Today I went to Krasnaya Sloboda, a small town in the foothills near Russia that is experiencing a religious revival. In fact, it now has the only actual Jewish culture in Azerbaijan. The rest was wiped out by the Soviets in the general anti-religion frenzy of the Stalin era, enhanced by the standard Russian and Central Asian anti-semitism.

Religion has been making an enormous comeback in all the former Soviet republics since the collapse of the USSR in 1991. Whether Christian, Muslim, or Jewish, not surprisingly, it’s been the orthodox strains that have been most energetic. After all, that’s the kind of religion that survives underground during times of oppression, and that’s the kind that’s most attractive when religion is reintroduced.

So although Judaism has been considered a relatively progressive religion for 1,000 years, the Judaism I found in Krasnaya Sloboda was pretty disconcerting. Not only are women not allowed to pray next to men, they aren’t allowed to pray at all. The men in the synagogue were quite proud that “we are more strict than the Jews in Israel.” They gave the usual spiel about women having a privileged role in transmitting the culture through the home. I suggested that they were being deprived of the beauties of the Torah (such as they are), and of the comforts of worshipping god (such as he/she/it is). They shrugged, saying this is “tradition,” which of course is both nonsense and not a very good reason for separating family members during times of prayer and socializing.

Two hours later, having left Krasnaya Sloboda, I sat at dinner with my guide and driver, she a college-educated world traveller and he a normal kind of high-school graduate, both in their late 40s. In response to a few questions back and forth, they proceeded to jointly lecture me on the finer points of their culture–mandatory female virginity before marriage, the unimportance of sex in women’s lives, the need for men to have regular “sexual release,” the complete inappropriateness of female infidelity, and the occasional necessity for honor killings—of daughters or wives who have strayed.

Yes, these two people who own cell phones, drive, and use the internet believe that the hymen is so important that a girl should be killed if she can’t present it to her future husband. And they believe that, although male infidelity is “only normal,” a wife who strays deserves to be killed; an enlightened man would only beat and abandon her.

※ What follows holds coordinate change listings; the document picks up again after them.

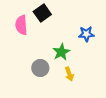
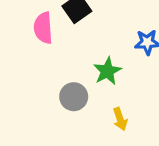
yellow arrow: (69, 74) -> (120, 119), moved

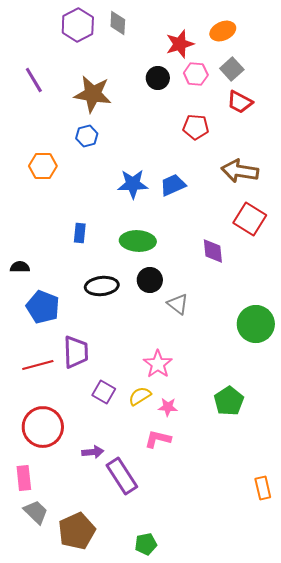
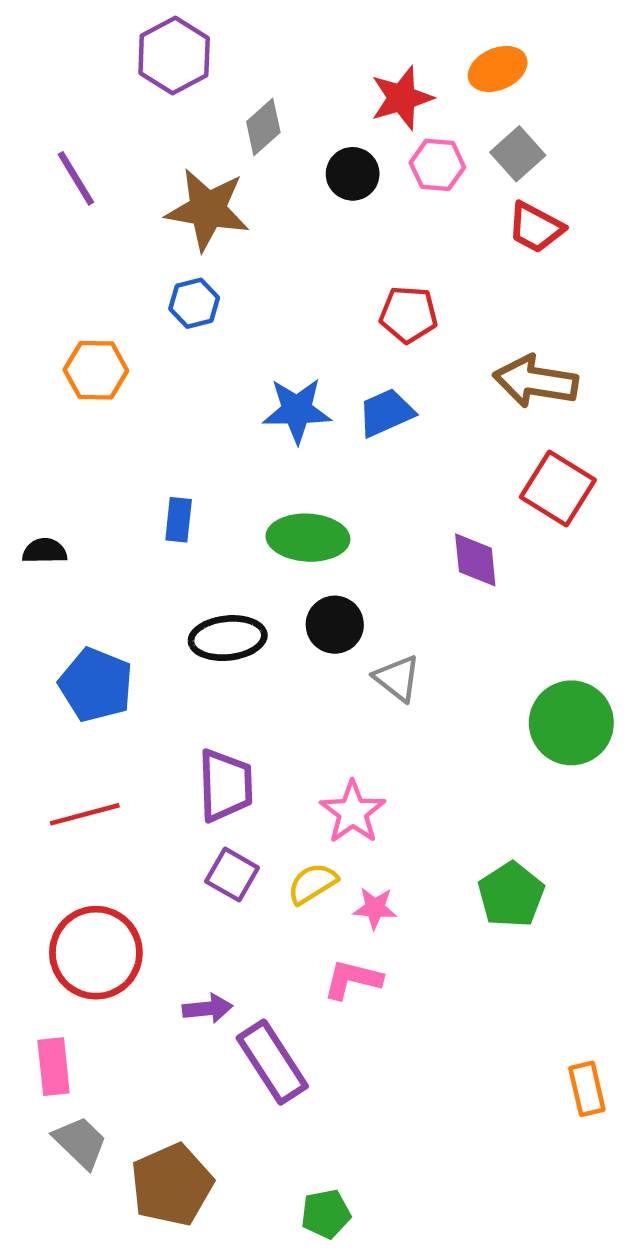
gray diamond: (118, 23) -> (263, 127), moved, turned 45
red pentagon: (196, 127) -> (408, 314), moved
black semicircle: (20, 267) -> (45, 551), moved
purple trapezoid: (76, 352) -> (225, 785), moved

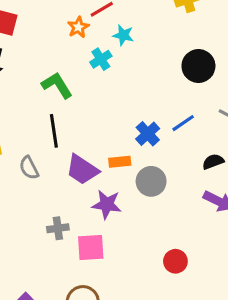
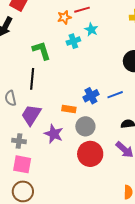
purple trapezoid: (82, 170) -> (31, 115), moved, turned 75
pink square: (91, 248) -> (22, 164), moved
red circle: (175, 261) -> (90, 154), moved, size x1.6

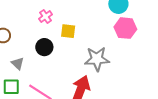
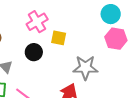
pink cross: (46, 17) -> (37, 22), size x1.5

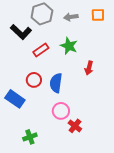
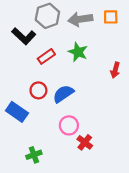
gray arrow: (71, 17) -> (80, 19), size x1.5
red arrow: (89, 68) -> (115, 70), moved
blue semicircle: (56, 83) -> (63, 94), turned 48

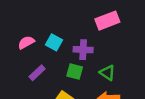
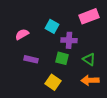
cyan square: (54, 42) -> (52, 26), moved
purple rectangle: (37, 73) -> (31, 59), turned 56

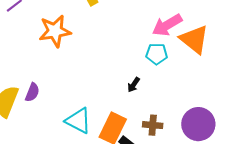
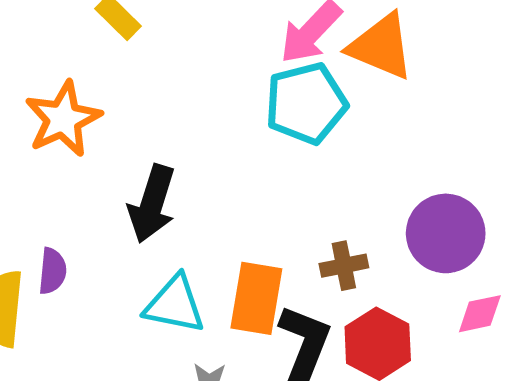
cyan pentagon: (157, 54) -> (306, 103), size x1.6
black arrow: (134, 85) -> (152, 204), moved, size x2.0

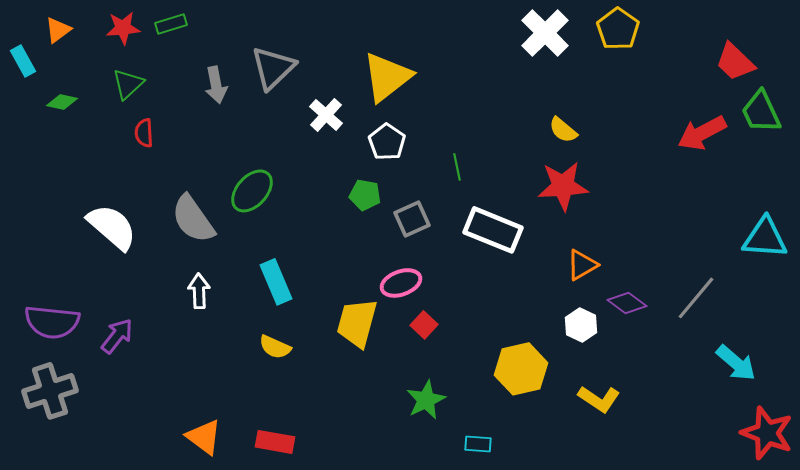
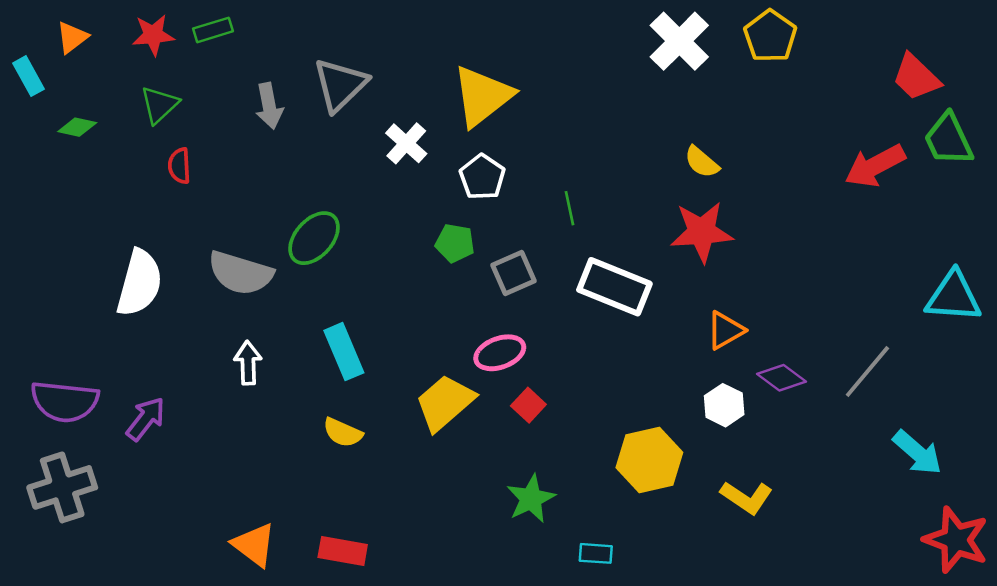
gray semicircle: (193, 219) -> (240, 273), turned -38
white semicircle: (112, 227) -> (139, 283), turned 64
yellow trapezoid: (357, 323) -> (445, 403), turned 34

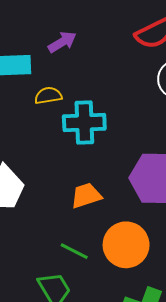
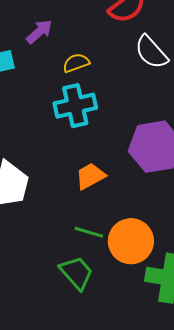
yellow semicircle: (48, 96) -> (76, 63), moved
orange circle: (126, 245) -> (131, 241), moved

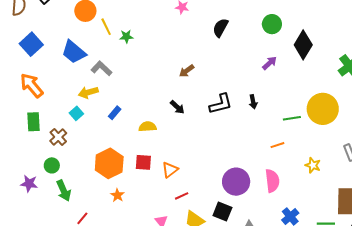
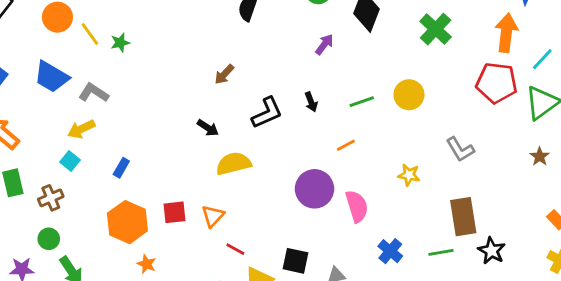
brown arrow: (187, 71) -> (224, 74), moved
yellow circle: (323, 109) -> (409, 95), size x0.7
blue rectangle: (115, 113) -> (121, 168), moved
green line: (292, 118) -> (362, 102), moved
yellow semicircle: (148, 127) -> (233, 164), moved, size x1.4
brown cross: (58, 137) -> (51, 198), turned 30
orange line: (277, 145) -> (346, 145), moved
purple circle: (236, 182) -> (315, 189), moved
red line: (182, 196) -> (235, 249), turned 64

Yes, my guide Azzia would kill her own daughter if she betrayed her family’s dreams of a virgin bride—although “this would never happen, because we train her every day since she is little.” I noted the tremendous responsibility young daughters have: you wouldn’t trust a 14-year-old with your best camera, watch, or family china, but something far more precious—the family’s reputation and dreams—are carried on her shoulders every day. How anxiety-provoking this must be for the family. Azzia didn’t quite get my astute, western analysis.

I asked if this were an Azeri belief or a Muslim belief, and she said “Muslim, definitely.” Trying hard to contain my disdain, I said, “This is how you lived 1,300 years ago, and this is how you live now.” She agreed, without a trace of irony.

Of course, the ultra-orthodox Jewish system, repressive as it is, is far more benign than the Muslim one. Jews haven’t had anything like honor killings since they left their desert tents. Nor do Jews abort fetuses simply for being female, nor do they abandon newborn babies who make the stupid choice to come into the world as girls.

But both systems devalue femaleness, and in doing so leave both men and women isolated and incomplete. the “otherness” men and women experience of women and men is so profound, there can be no intimacy. The lack of trust is so profound there can be no intimacy.

When hymens are more important than humans, when female sexuality is dismissed as myth, when male bullying is considered evolutionarily, spiritually, and physically “normal,” and when men and women are prevented from praying together, god feels shame at god’s creation. If god has tears, god weeps.

Azerbaijan is sitting on much of the oil left in the world. This makes Azerbaijan important—for a very short while. But it doesn’t make Azerbaijan rich; its religious tradition of denigrating women, fearing sexuality, and preventing intimacy makes it very, very poor.

When the oil is used up in just a few years, Azerbaijan won’t be important anymore–and it will still be poor.